I love travel planning, I have long time clients that I love working with, and helping others to experience travel makes me come alive. But it hasn't been my full time, storefront business for some time now (and right now it's my no-time business because I'm not booking anything due to COVID). Yoga and integrated wellness (mind, body, spirit) touches me on a deep level, and I am loving exploring where this path is taking me. But I haven't allowed myself to focus on the exploration part, because I've been so focused on trying to quantify it into something that fits nicely into the typical business school business plan. Mental health advocacy and the Spread Hope Project are deeply a part of who I am, but it's unlikely that they'll be a career path in and of their own (thought they do combine nicely with other things I do). And writing, well, I have no goals of being a NY Times Best Selling Author. I write because I love to write and, if it's on my blogs, to share with those who might get something from it. I don't have to choose one thing and eat, sleep, live, breathe it, giving up all else. Quite frankly, that's not me. Confining myself to one set path and staying within the predetermined lines/groups/classifications has never been my thing. And who knows, maybe THAT is my thing. Maybe I'll find some parallel paths, maybe I'll watch interests and passions and skills merge to create something I hadn't imagined, something I couldn't imagine when I was trying so desperately to quantify it and "figure it out right now".
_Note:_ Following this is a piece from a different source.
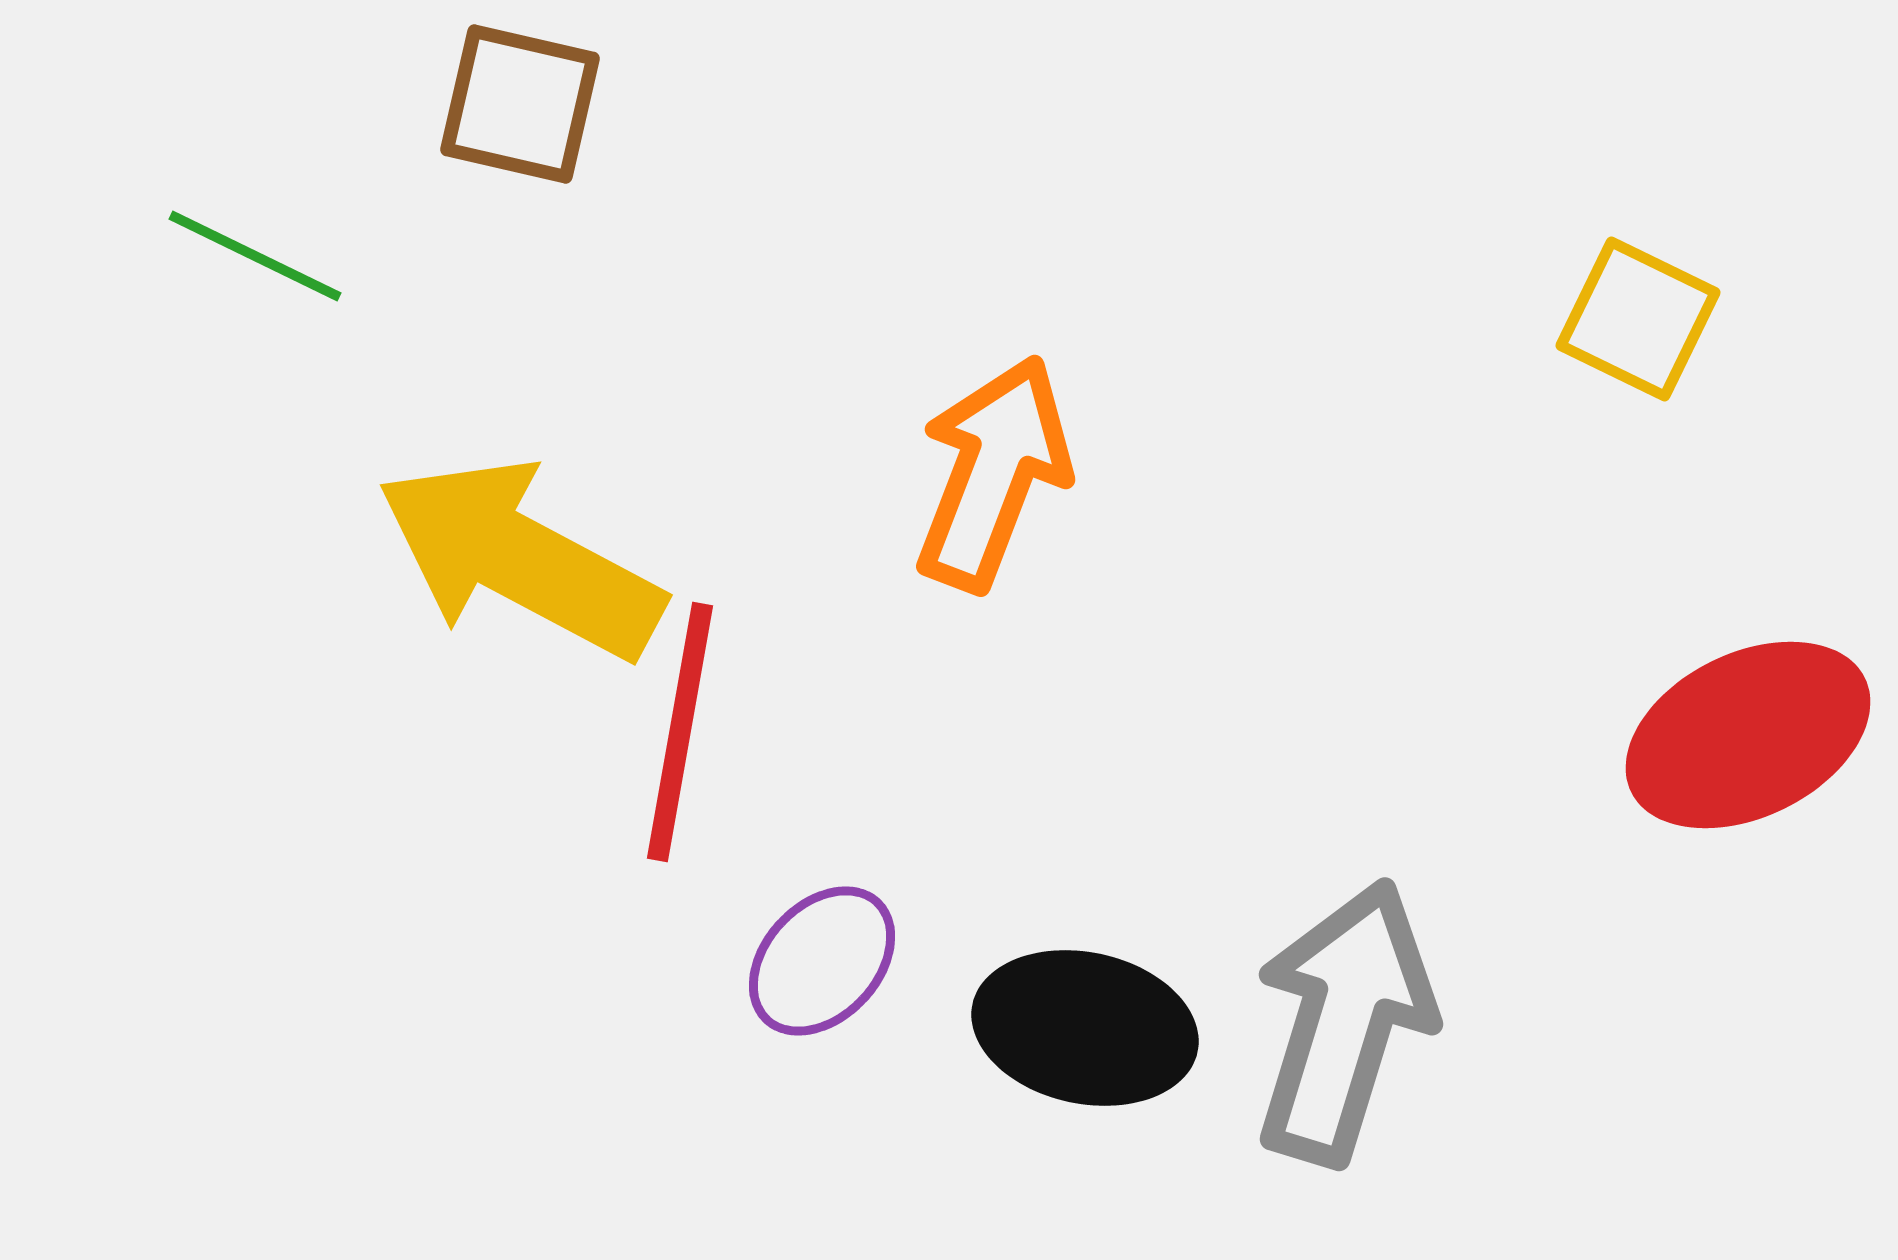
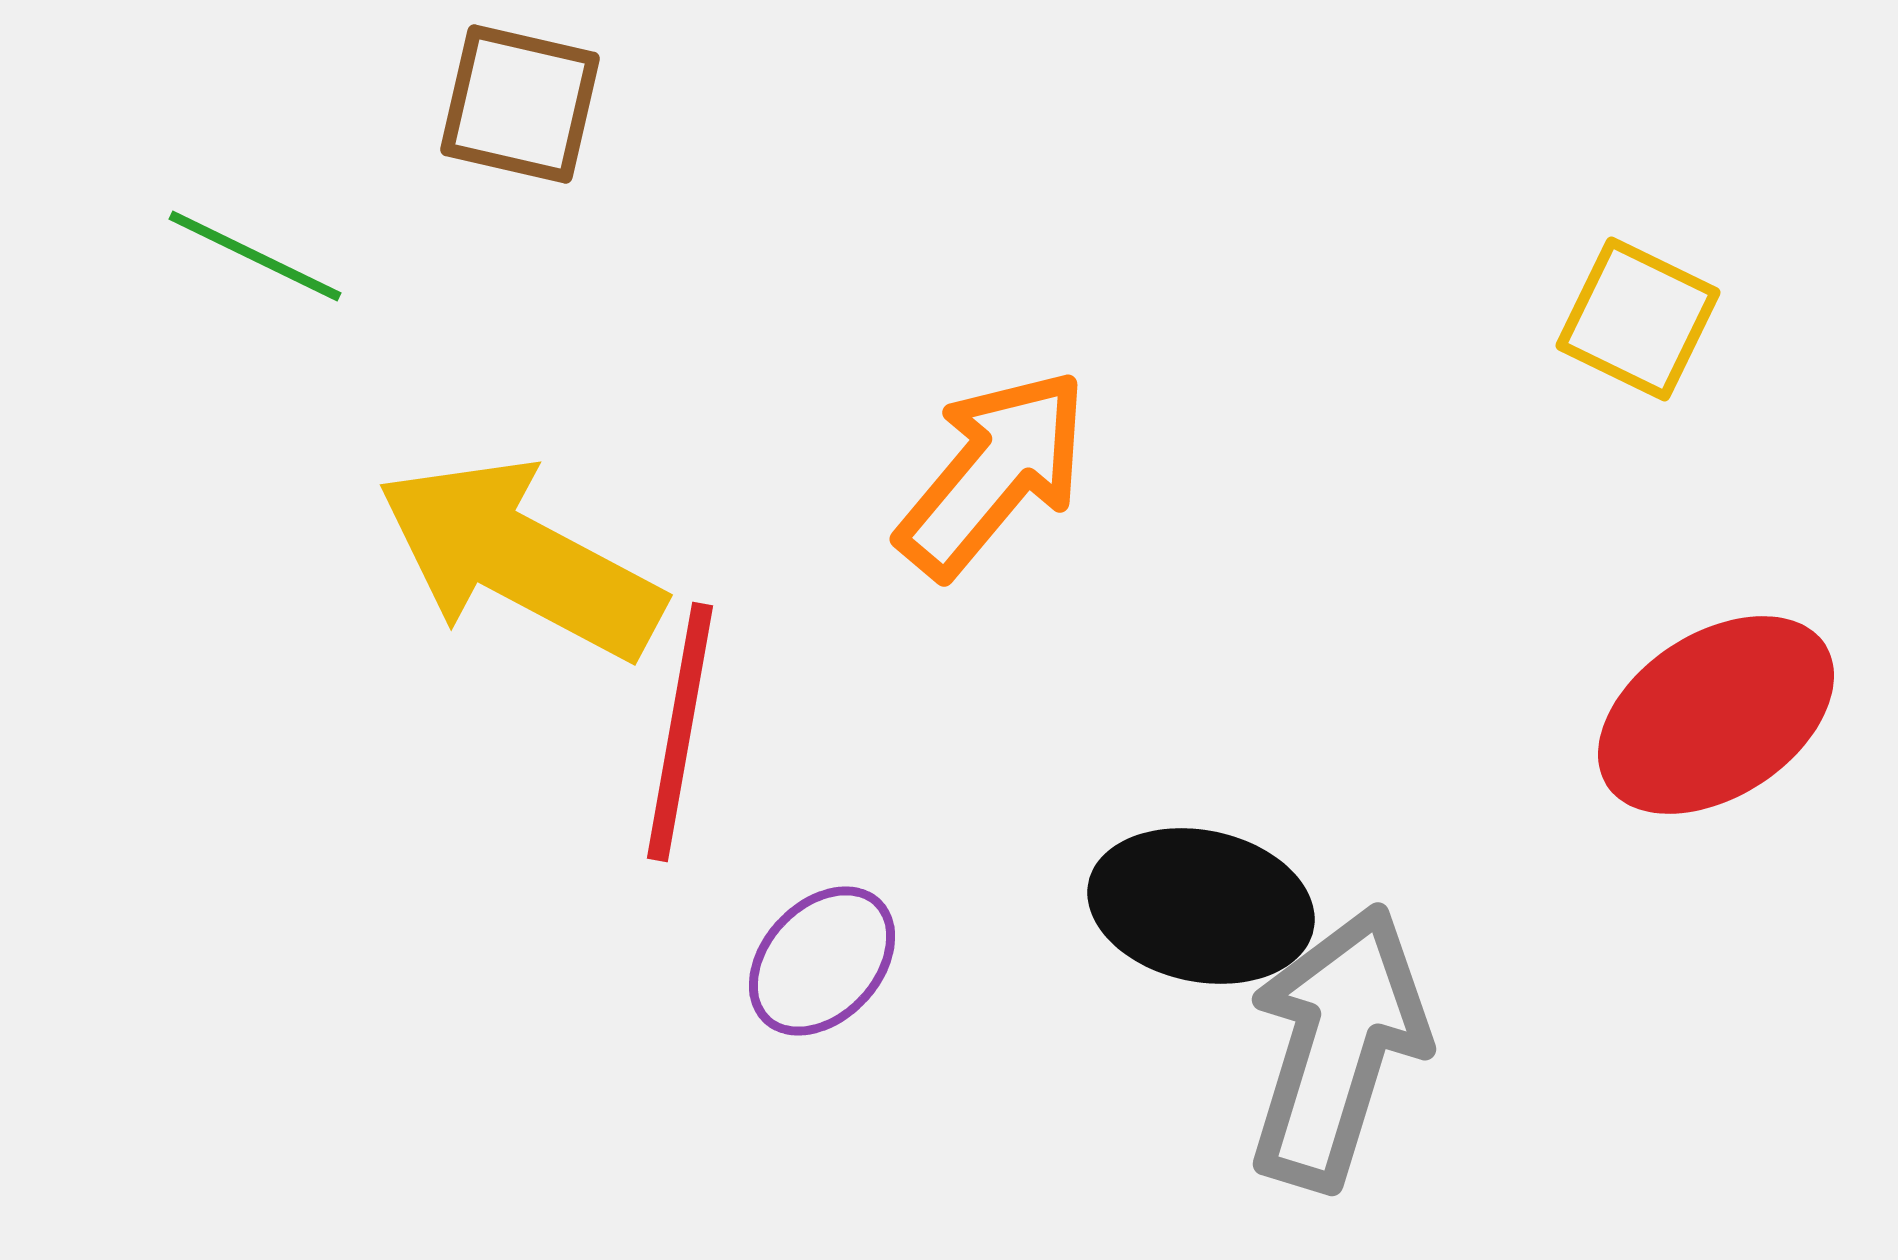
orange arrow: rotated 19 degrees clockwise
red ellipse: moved 32 px left, 20 px up; rotated 7 degrees counterclockwise
gray arrow: moved 7 px left, 25 px down
black ellipse: moved 116 px right, 122 px up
So for the next little while, I don't know how long, I'm going to allow myself the opportunity to explore. Instead of trying figure out not only "which car is going to win the race" but exactly which path it will take and what exact time it will finish at and every single twist and turn of the race, I'm going to allow myself to be open. I'm also going to start listening to myself, my inner knowing, my intuition more. It's always been extremely strong for me, but I tend to discredit or discount myself. (Note: this NOT a "I'm not listening to facts/stats/science" statement AT ALL). It might be that I come back to an idea or path or plan that I'd previously had. It might be that I discover a different way to move forward. What I do know is that whatever I do, it will be true to me, and I think that this, more than any marketing strategy or business plan or impressive elevator pitch, is actually what I've been missing.